Warm Chickpea, Barley, Green Bean and Feta Salad

by Rebekahcooked up on July 15, 2014

Hello from Seattle! Yes, I’m here traveling for work. But yesterday Dave and I took the day off and just wandered the city together. We came up Sunday night for the Timbers v. Sounders game, which was a ton of fun even though the score didn’t go our way. Then on Monday, we spent a couple of hours at the Pacific Science Center and saw their super-cool spy exhibit. We had amazing biscuits at Serious Biscuit – I can’t wait to go back! We of course stopped at my favorite Rachel’s Ginger Beer. And we wandered the city, and had a great time.

And today – for work – I get to train people on using Instagram. Which is just fun. I love that Instagram is part of my job. I’m heading home tonight and looking forward to being back among my tomato plants and the basil that’s finally ready to pick!

In the meantime, here’s one of my favorite recent dinners we’ve had. This is another recipe adapted from Bon Appetit – their summer issues are getting a whole lot of mileage at our house.
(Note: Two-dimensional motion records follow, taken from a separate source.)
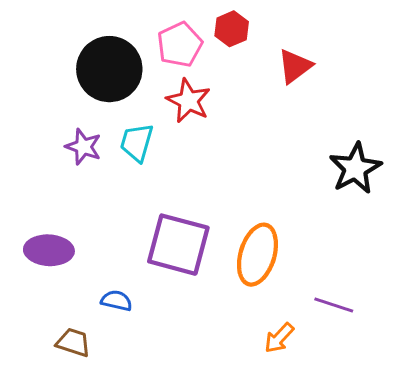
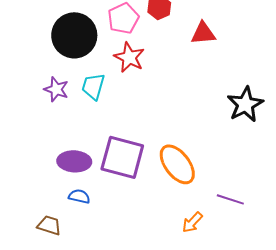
red triangle: (295, 66) -> (203, 33), turned 32
purple ellipse: (49, 250) -> (74, 161), moved
orange ellipse: (257, 255) -> (177, 164), turned -54

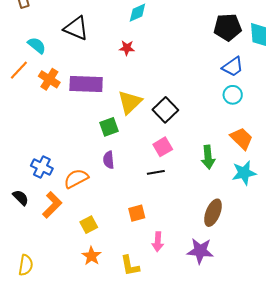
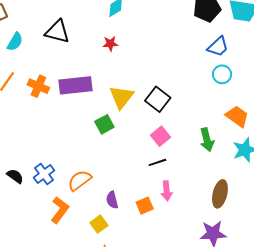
cyan semicircle: (37, 45) -> (15, 42), moved, turned 90
purple semicircle: (109, 160) -> (112, 200), moved
blue cross: (42, 167) -> (44, 174), turned 35
black semicircle: (21, 198) -> (15, 176), moved
pink arrow: (158, 242) -> (167, 191), moved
Chickpea, Barley & Feta Salad | PDXfoodlove

My favorite dinners always tend to be salads that could be either main dishes or sides, depending on your mood. I loved this one because of the dill and feta- the green beans gave it a nice crunch as well. I wish I had more of it for leftovers!

8 oz. green beans, trimmed and cut in half
Kosher salt
2 cups cooked barley
1 teaspoon olive oil
¼ cup raw sunflower seeds
1 15.5-oz. can chickpeas, rinsed
4 oz. feta, crumbled
2 tbsp. chopped fresh dill
2 tsp. lemon zest
2 tbsp. fresh lemon juice

Spice Vinaigrette
1/2 tsp coriander
1 tsp cumin seeds
1 tsp fennel seeds
¼ cup olive oil
2 tbsp. white wine vinegar
1 tsp. Dijon mustard
Kosher salt and freshly ground black pepper

Chickpea, Barley & Feta Salad | PDXfoodlove
Begin by cooking the green beans in boiling water for 3 minutes. Remove to an ice bath.

Toast the seeds from the dressing in a dry skillet for 1-2 minutes, or until fragrant. Chop, then mix with the other vinaigrette ingredients using a whisk. Set aside.

In a skillet, heat the olive oil and gently toast the sunflower seeds and chickpeas until heated. Add the barley and green beans, tossing to combine.

When the salad is warm, remove it from the heat and toss in the feta, dill and lemon zest. Toss with dressing to taste.

Adapted from the July 2014 issue of Bon Appetit.